- [Directions] Search the data below for the word "panel" and copy each line that holds it.

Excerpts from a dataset
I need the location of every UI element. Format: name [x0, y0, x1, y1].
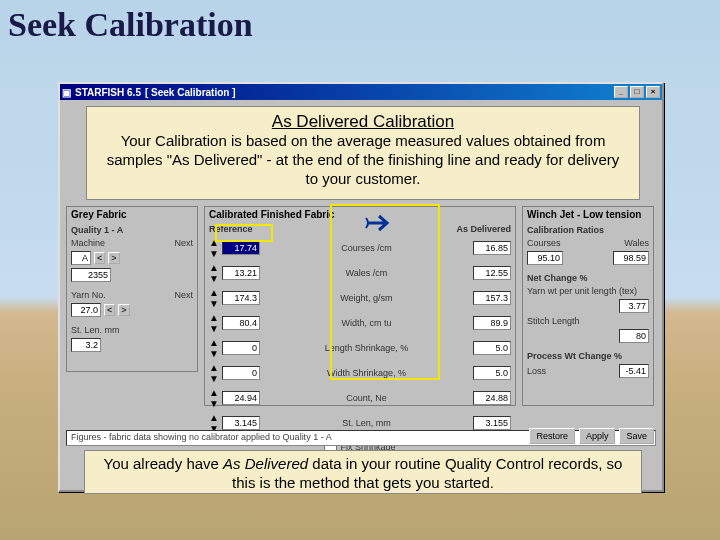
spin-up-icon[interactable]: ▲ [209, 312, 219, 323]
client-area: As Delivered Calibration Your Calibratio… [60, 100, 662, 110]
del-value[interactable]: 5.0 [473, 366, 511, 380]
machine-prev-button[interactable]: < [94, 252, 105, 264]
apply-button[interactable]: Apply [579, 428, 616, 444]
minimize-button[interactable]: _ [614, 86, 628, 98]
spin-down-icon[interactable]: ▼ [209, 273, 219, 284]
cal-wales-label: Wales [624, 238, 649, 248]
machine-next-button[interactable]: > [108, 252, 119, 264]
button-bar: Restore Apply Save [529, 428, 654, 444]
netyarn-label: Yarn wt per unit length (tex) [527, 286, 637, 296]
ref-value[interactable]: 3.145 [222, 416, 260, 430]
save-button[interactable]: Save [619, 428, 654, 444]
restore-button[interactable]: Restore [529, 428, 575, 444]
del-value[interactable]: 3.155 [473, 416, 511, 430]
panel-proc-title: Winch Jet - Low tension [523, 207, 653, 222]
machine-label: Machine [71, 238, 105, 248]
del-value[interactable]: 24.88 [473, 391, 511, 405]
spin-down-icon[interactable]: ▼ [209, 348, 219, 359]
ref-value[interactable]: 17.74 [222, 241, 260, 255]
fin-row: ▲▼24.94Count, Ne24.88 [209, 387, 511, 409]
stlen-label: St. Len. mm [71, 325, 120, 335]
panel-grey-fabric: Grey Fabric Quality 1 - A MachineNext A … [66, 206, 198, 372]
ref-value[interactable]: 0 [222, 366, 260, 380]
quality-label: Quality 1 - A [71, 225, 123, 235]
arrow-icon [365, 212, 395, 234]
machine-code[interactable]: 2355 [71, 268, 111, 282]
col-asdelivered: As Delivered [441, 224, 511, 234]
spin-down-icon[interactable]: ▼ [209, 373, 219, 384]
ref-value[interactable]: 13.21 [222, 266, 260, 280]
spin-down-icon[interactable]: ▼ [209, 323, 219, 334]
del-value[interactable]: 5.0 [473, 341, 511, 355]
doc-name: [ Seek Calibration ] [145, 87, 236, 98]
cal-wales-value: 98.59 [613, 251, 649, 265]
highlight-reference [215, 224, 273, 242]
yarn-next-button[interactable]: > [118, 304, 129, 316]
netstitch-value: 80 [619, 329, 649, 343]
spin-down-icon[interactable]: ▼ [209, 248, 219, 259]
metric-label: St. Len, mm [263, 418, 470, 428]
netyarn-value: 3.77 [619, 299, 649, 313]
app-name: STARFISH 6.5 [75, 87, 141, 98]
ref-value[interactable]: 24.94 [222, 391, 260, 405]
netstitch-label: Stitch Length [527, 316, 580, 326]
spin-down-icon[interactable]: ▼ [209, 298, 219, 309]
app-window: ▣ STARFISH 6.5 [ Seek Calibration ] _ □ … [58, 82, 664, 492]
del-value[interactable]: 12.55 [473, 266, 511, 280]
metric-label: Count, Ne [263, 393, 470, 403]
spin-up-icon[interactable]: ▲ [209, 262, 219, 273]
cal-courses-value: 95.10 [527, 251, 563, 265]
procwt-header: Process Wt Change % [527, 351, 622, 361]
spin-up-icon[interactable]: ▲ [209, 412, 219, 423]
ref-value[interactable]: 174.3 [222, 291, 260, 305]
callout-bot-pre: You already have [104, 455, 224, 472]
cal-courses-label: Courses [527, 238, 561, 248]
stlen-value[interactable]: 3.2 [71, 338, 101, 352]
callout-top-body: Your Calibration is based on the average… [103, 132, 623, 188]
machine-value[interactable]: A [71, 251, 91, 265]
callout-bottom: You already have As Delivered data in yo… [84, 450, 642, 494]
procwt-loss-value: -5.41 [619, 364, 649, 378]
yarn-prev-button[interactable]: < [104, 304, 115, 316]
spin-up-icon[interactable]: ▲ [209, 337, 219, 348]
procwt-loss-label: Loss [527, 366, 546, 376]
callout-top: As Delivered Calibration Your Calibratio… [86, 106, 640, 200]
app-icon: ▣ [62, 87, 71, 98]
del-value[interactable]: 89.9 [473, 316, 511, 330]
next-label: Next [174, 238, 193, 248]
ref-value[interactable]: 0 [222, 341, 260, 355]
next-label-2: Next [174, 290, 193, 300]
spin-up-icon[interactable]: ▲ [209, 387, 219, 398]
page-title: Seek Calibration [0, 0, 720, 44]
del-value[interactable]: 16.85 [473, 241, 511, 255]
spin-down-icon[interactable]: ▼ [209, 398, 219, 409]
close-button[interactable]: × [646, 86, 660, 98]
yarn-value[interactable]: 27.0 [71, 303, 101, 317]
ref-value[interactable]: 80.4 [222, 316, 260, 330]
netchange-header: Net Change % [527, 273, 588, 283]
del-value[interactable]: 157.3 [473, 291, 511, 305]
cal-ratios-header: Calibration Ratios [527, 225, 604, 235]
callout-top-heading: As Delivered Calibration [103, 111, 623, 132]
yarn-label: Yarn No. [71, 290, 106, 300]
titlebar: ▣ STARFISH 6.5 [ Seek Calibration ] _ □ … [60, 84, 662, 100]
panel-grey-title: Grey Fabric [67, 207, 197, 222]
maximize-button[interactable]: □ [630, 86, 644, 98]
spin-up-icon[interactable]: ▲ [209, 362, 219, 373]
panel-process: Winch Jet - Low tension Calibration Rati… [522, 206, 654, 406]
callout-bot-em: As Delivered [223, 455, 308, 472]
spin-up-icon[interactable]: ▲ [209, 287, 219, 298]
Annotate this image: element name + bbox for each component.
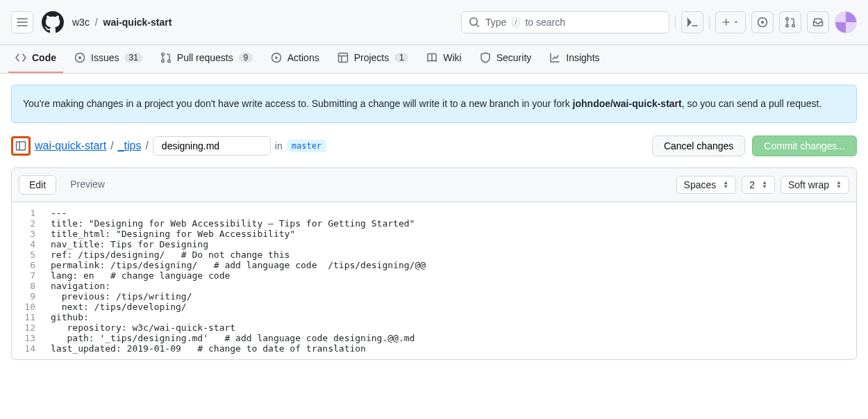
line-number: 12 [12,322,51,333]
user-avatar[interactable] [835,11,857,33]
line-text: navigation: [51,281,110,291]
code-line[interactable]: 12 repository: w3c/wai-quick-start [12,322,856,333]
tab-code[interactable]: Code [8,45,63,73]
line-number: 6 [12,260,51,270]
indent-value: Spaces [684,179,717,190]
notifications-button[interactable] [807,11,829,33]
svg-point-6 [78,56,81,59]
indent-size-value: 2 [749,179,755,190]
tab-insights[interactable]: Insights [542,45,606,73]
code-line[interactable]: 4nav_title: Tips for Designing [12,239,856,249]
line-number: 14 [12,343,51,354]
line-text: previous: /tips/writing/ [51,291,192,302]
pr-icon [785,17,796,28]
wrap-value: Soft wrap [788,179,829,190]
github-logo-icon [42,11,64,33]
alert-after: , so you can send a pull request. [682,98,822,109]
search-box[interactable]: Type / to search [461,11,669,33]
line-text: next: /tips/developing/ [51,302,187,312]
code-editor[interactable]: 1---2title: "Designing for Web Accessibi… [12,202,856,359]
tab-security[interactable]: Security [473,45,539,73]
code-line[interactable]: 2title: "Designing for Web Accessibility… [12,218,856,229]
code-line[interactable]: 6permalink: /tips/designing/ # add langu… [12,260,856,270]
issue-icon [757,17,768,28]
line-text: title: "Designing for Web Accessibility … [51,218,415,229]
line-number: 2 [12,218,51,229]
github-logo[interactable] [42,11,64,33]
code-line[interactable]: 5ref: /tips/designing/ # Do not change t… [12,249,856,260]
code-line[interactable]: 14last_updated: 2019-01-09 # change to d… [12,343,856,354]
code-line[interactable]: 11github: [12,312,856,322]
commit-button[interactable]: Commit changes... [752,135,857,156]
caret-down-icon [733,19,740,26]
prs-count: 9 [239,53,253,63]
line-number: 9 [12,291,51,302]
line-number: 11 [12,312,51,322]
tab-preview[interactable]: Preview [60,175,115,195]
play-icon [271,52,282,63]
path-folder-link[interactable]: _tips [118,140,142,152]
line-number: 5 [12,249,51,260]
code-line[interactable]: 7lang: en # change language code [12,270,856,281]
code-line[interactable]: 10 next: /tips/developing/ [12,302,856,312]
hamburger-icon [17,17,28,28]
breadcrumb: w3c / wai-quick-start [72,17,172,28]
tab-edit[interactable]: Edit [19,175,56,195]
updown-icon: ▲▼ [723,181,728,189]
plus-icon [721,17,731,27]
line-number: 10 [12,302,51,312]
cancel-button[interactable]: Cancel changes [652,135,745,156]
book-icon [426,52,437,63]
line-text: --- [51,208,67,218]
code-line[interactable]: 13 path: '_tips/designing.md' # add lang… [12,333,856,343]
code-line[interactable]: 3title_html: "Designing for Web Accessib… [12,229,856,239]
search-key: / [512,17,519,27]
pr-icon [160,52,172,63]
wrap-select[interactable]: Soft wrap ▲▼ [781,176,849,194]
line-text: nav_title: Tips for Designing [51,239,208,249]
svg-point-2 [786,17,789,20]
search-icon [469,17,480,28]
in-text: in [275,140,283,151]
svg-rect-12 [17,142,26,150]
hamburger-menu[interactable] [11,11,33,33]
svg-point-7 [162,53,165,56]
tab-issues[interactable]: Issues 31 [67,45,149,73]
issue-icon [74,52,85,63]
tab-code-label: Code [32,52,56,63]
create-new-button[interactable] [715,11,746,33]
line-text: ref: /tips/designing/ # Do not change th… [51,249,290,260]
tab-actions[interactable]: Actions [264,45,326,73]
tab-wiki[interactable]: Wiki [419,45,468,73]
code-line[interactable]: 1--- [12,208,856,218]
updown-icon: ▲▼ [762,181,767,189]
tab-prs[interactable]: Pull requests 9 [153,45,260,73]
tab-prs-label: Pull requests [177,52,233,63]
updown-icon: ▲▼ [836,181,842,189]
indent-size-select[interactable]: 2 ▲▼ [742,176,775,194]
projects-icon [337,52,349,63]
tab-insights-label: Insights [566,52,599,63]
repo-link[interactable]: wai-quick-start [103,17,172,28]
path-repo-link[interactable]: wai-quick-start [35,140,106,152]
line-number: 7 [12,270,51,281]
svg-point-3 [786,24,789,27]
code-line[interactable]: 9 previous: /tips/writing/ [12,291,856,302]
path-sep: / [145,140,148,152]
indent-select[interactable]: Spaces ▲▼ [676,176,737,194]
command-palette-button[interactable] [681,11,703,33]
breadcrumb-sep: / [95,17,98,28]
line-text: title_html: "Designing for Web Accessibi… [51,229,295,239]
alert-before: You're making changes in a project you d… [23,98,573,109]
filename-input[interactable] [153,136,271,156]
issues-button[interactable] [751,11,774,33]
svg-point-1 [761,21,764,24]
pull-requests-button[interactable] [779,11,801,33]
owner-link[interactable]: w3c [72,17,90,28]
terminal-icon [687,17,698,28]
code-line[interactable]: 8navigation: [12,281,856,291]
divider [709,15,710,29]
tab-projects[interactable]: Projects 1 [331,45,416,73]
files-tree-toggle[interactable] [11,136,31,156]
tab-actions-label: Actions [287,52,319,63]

- [Completed task]
panel-proc-title: Winch Jet - Low tension [523, 207, 653, 222]
panel-grey-fabric: Grey Fabric Quality 1 - A MachineNext A … [66, 206, 198, 372]
panel-grey-title: Grey Fabric [67, 207, 197, 222]
panel-process: Winch Jet - Low tension Calibration Rati… [522, 206, 654, 406]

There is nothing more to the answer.